The defense argues that the people in the sex tape are not Kelly or the 13-year-old. The girl testified it was not her, and the alleged victim's relatives are split over whether the Oak Park teen actually appears in Kelly's sex tapes.

But Van Allen identified Kelly and the girl, one of the prosecution's strongest points.

The Cook County State Attorney's Office would not discuss how Van Allen became a prosecution witness or whether she was offered immunity in exchange for her testimony. Ed Genson, Kelly's lead defense attorney, said he could not comment on the case.

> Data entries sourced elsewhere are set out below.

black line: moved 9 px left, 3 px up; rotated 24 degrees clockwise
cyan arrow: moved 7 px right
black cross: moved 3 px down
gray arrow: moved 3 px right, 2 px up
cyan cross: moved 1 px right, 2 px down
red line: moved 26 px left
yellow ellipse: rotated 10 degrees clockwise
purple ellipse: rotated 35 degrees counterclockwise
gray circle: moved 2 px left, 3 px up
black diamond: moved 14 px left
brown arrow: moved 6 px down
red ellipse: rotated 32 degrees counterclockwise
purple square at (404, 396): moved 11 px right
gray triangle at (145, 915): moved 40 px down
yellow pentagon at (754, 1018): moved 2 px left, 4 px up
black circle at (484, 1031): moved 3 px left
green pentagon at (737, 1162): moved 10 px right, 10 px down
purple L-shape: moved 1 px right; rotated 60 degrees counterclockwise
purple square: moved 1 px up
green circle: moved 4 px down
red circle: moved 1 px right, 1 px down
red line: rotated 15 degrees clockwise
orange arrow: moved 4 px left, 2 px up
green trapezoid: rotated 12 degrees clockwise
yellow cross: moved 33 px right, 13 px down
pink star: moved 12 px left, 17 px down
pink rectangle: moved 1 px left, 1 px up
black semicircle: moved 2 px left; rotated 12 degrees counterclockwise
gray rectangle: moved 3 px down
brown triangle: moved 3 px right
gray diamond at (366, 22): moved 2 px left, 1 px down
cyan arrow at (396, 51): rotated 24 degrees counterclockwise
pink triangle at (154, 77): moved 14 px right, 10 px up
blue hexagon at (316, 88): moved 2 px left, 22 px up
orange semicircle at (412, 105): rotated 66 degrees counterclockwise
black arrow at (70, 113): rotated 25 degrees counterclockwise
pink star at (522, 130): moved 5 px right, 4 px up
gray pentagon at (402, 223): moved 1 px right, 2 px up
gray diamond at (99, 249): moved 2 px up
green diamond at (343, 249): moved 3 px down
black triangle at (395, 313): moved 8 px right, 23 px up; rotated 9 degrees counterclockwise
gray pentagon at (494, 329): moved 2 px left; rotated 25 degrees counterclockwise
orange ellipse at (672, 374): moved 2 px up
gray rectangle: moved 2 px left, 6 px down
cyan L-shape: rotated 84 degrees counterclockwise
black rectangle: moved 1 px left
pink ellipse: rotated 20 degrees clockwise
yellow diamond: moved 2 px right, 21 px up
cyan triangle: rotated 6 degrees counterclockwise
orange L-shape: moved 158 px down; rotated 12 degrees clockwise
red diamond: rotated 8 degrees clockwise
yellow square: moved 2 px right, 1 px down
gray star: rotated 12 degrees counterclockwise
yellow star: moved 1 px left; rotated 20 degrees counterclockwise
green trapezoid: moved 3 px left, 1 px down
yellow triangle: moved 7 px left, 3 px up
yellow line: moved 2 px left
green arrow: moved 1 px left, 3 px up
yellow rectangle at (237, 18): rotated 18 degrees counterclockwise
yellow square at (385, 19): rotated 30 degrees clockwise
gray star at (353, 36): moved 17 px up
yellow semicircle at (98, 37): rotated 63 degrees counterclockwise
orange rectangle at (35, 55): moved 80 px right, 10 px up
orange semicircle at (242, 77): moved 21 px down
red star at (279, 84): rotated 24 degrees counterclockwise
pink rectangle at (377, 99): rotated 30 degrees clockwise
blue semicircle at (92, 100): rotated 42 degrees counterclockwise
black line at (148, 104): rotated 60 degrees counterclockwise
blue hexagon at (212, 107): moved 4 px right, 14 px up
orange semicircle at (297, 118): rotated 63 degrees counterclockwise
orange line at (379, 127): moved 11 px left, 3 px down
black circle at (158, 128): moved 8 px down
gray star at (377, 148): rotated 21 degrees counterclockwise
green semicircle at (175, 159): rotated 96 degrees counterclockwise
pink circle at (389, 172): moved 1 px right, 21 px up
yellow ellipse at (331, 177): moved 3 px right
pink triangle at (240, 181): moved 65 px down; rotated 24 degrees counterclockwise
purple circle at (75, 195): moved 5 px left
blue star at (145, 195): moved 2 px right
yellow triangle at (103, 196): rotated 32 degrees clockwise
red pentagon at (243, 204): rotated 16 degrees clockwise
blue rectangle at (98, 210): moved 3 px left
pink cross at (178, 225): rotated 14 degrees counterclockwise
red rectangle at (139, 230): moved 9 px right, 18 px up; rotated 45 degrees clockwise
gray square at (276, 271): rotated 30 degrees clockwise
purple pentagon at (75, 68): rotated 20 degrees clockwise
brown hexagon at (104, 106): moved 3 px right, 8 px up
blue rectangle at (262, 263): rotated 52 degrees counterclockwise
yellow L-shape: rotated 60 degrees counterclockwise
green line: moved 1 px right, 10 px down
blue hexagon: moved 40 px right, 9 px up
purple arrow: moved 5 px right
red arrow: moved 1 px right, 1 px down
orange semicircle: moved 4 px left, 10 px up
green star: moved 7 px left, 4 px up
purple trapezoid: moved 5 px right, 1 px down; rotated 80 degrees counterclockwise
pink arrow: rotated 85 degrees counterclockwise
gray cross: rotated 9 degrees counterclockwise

Brown said Van Allen came forward because she didn't want other impressionable young girls falling prey to Kelly. "This is the first time in her life that she has had the support she needed to go forward with the situation," he said.

Brown says he and his fiancee have built a comfortable life together. Brown owns a real estate investment company, Highline Investments.

Brown, who grew up in Ben Hill, said he and Van Allen met in 2006 at a sports bar in Riverdale. He doesn't hold her past love affair with Kelly against her.

"I never felt like I had to forgive her for anything," Brown said. "I have done threesomes in my life. We have all been 17. If I had to forgive her for what she did, she would have to forgive me."

They were engaged six months later and decided to start a family. Both already have daughters. Brown has a 13-year-old, and Van Allen has a 5-year-old.

When the R. Kelly trial started, the couple temporarily postponed the nuptials. They have not set another date.

"Since she started, her testimony has never wavered," Brown said. "She is more concerned with the truth coming out than with people judging her. She did what she was supposed to do. It takes courage. Fortunately, she grew up."

— Staff researcher Sharon Gaus contributed to this story.